Children in the United States may not give grape-flavored cough syrup a second thought, but in Eastern Equatoria, Sudan, children look forward to their yearly dose of an antibiotic that tastes like bananas. The medicine, azithromycin, is one part of a strategy designed to prevent blinding trachoma, a bacterial eye disease and leading cause of preventable blindness in the world.

A recent program evaluation by the Carter Center Trachoma Control Program showed that simple measures applied at the community level can nearly eliminate the devastating disease in one of the most neglected regions of the world.

The evaluation results, published in the August 2006 issue of the medical journal The Lancet, centered on the SAFE strategy – surgery, antibiotics, facial cleanliness and environmental improvement – the four-pronged approach to controlling trachoma endorsed by the World Health Organization. After three years of intervention using the SAFE strategy in communities in southern Sudan, prevalence of active trachoma and unclean faces was reduced by up to 92 percent and 87 percent, respectively. The program was implemented with support of the Lions Clubs International Foundation in four districts with a combined population of almost 250,000 people.

“The evaluation data provide hope that if the strategy can be implemented with such success in southern Sudan, an area with limited resources, little infrastructure, and difficulties in access and insecurity, the strategy can be used to effectively wipe out the disease in all countries where it is found,” said Paul Emerson, technical director of the Carter Center Trachoma Control Program and co-author of the Lancet paper.

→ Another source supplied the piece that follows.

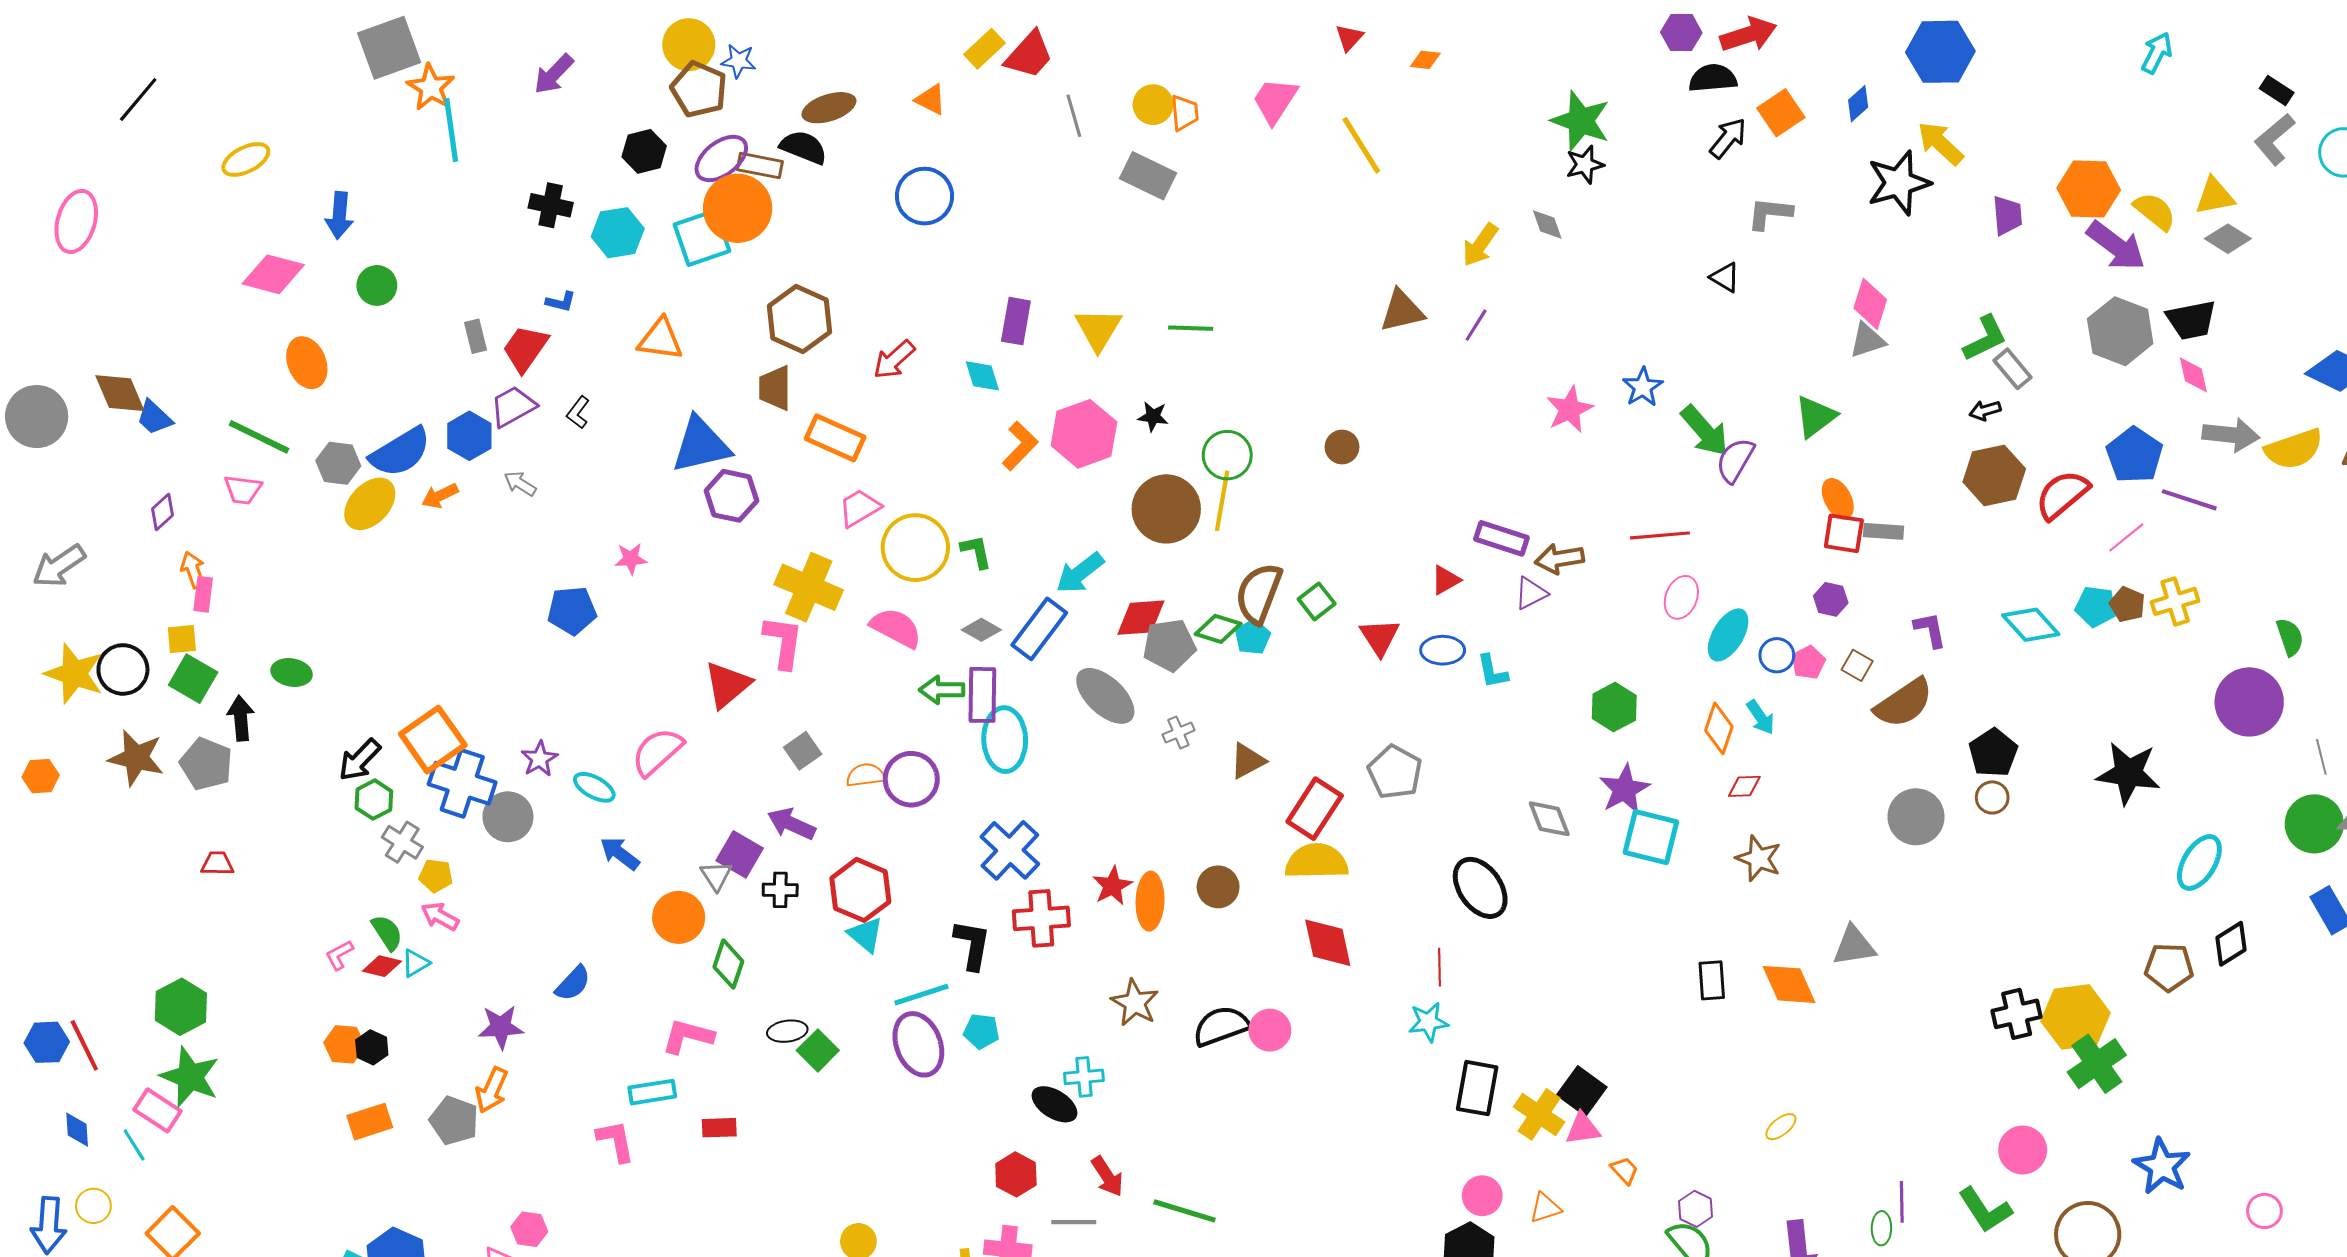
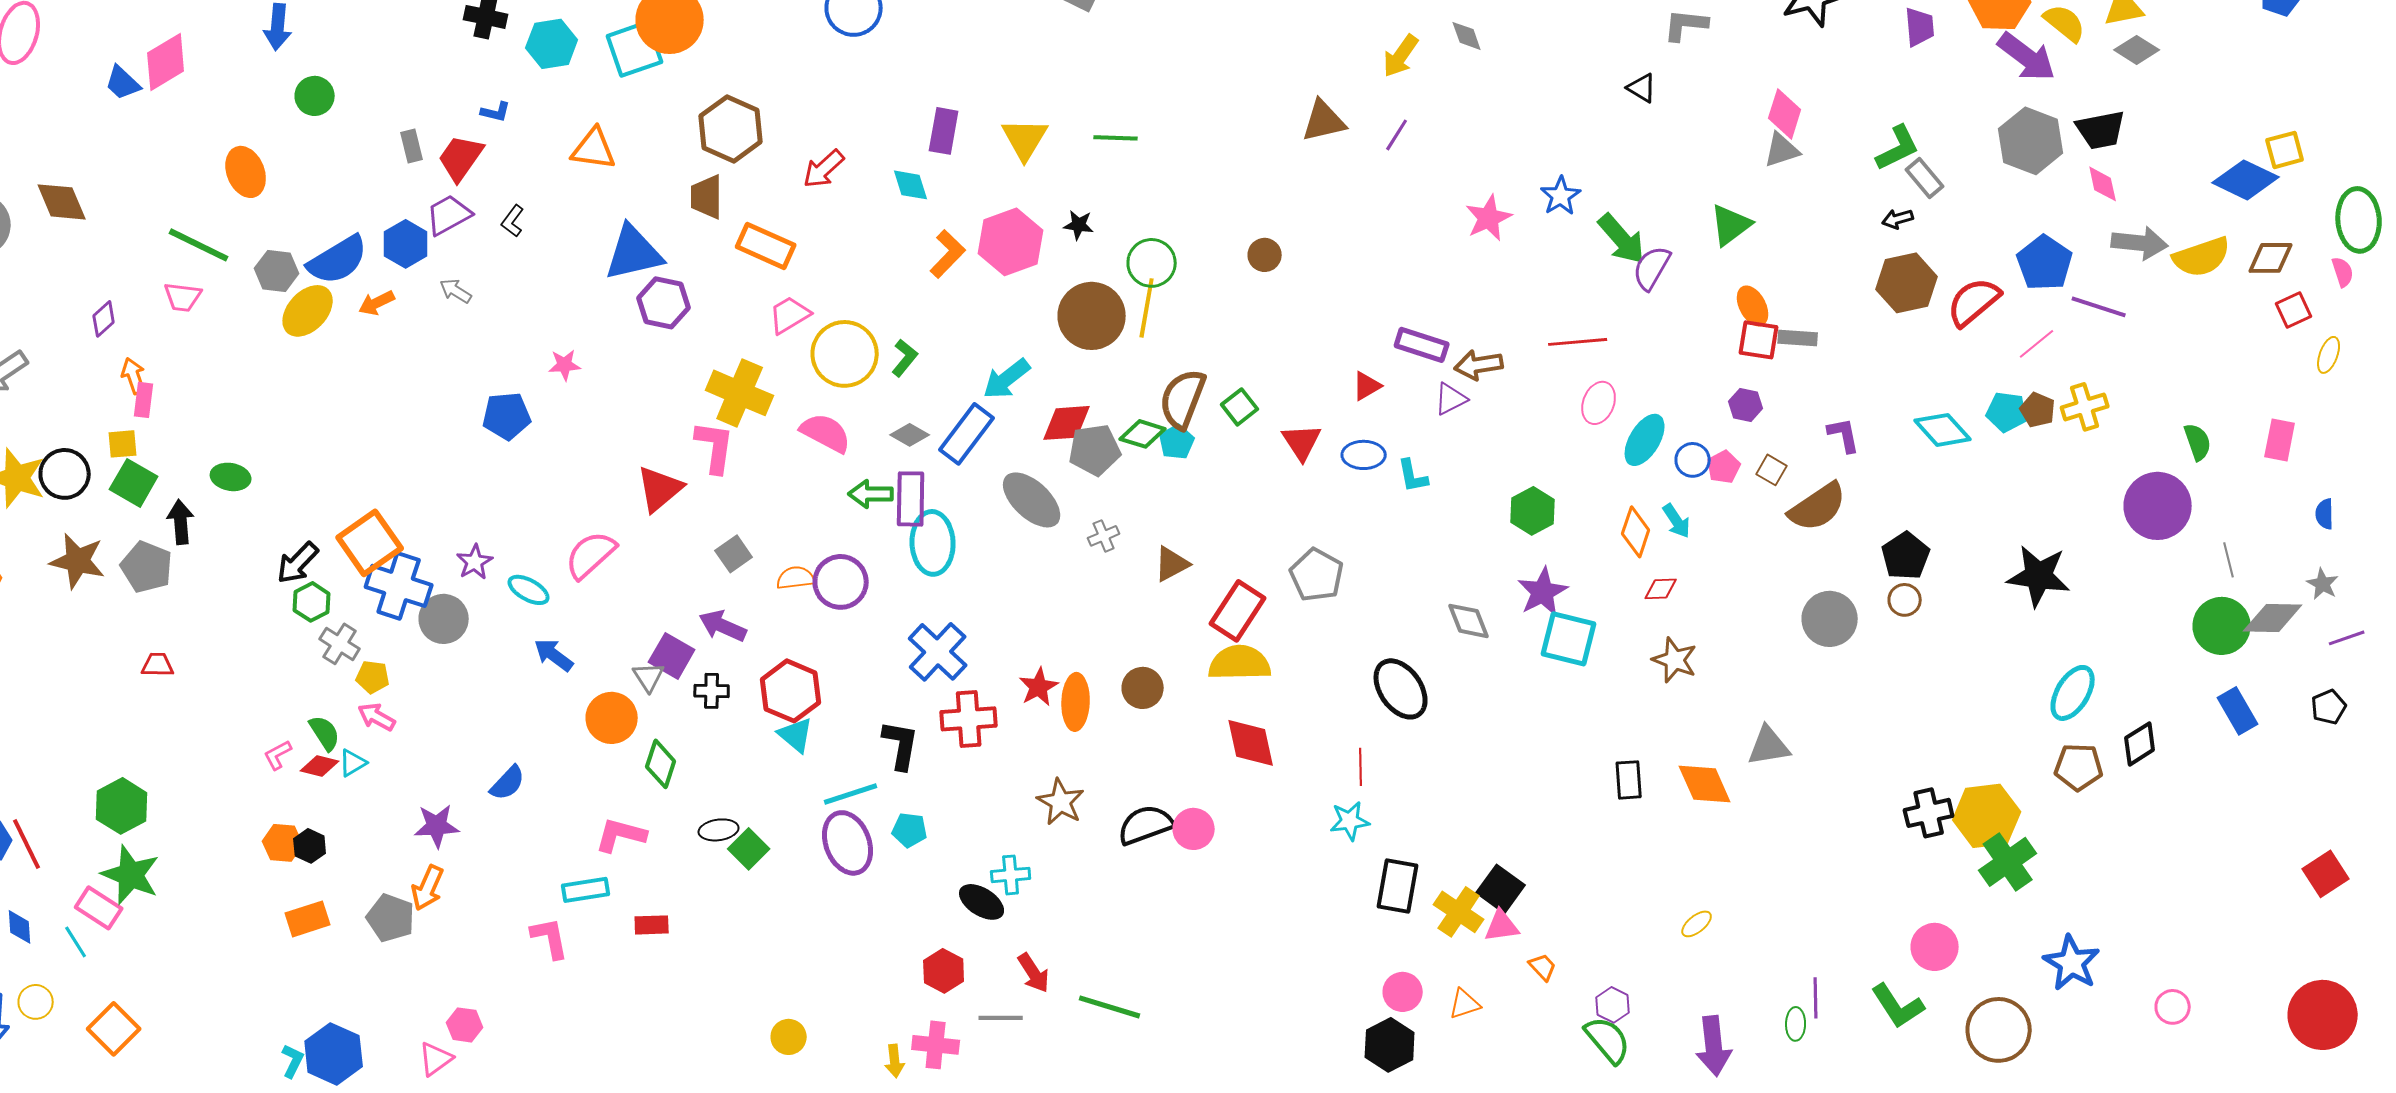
pink diamond: (273, 274) -> (166, 62), moved, turned -46
blue trapezoid: (154, 418) -> (123, 83), moved
green L-shape: (976, 552) -> (905, 358), turned 51
cyan ellipse: (2199, 863) -> (2073, 693), moved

Caused by bacteria, trachoma is prevalent in poor, rural communities that lack access to basic hygiene, clean water and adequate sanitation. The disease is easily spread throughout a community via contact with dirty clothes, hands and flies that are attracted to eyes.

“These disease factors have been aggravated by the prolonged civil conflict in Sudan. In fact, the trachoma situation in southern Sudan is dire, with one of the highest prevalence rates of blinding trachoma in the world,” said Jeremiah Ngondi, co-author of the paper and Carter Center consultant.

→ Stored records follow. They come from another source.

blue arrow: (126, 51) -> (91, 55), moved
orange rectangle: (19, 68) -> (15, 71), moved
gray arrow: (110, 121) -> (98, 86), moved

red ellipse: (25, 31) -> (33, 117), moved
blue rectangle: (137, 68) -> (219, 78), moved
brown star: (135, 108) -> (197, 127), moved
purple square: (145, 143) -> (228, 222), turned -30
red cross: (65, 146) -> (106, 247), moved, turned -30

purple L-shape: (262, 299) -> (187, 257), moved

The path to blindness from trachoma is slow and painful as repeated infections cause the eyelid to scar and turn inward allowing the eyelashes to scrape against the cornea. If left untreated, eyelashes constantly scratch the surface of the cornea leading to scarring and irreversible blindness.

For millions of people tortured by the end stages of the preventable disease, the world permanently fades from view, one painful blink at a time. Young children who rub their eyes with unclean hands and whose faces are constantly wiped by their mothers’ skirts, bear the heaviest burden of active trachoma infections and are the main source of infection for other people.

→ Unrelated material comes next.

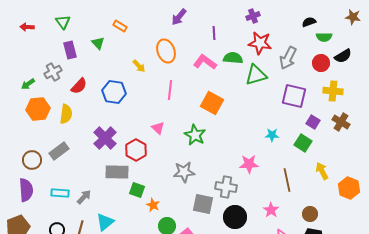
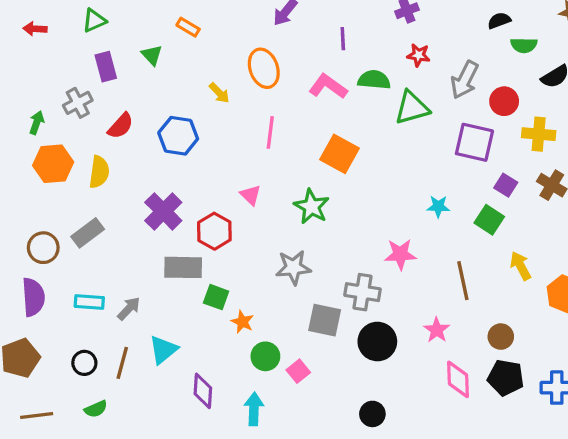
green triangle: (63, 22) -> (94, 21), turned 42
red star: (260, 43) -> (418, 55), size x0.6
red circle: (321, 63) -> (504, 101), moved
green arrow: (28, 84) -> (37, 123), turned 144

The study raises opportunity for future research on the collateral health benefits that the SAFE strategy can provide for children in trachoma-endemic areas of southern Sudan and elsewhere around the world.

“Just imagine how useful it is for people to have a yearly dose of a systemic antibiotic, plus hygiene promotion, plus access to water and sanitation, and imagine what effect that also is having on diarrheal diseases, infection with worms, pneumonia and other communicable diseases. We can have a powerful effect on health and development through the vehicle of trachoma control,” said Emerson.